*Directions:*
A faithful copy of every entry, with the pictures removed, is what is needed here.

(Page images and extracted text)
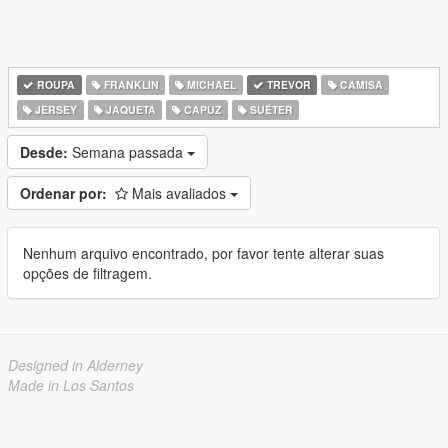
ROUPA
FRANKLIN
MICHAEL
TREVOR
CAMISA
JERSEY
JAQUETA
CAPUZ
SUÉTER
Desde:
Semana passada
Ordenar por:
Mais avaliados
Nenhum arquivo encontrado, por favor tente alterar suas
opções de filtragem.
Designed in Alderney
Made in Los Santos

*Your solution:*
ROUPA
FRANKLIN
MICHAEL
TREVOR
CAMISA
JERSEY
JAQUETA
CAPUZ
SUÉTER
Desde:
Semana passada
Ordenar por:
Mais avaliados
Nenhum arquivo encontrado, por favor tente alterar suas
opções de filtragem.
Designed in Alderney
Made in Los Santos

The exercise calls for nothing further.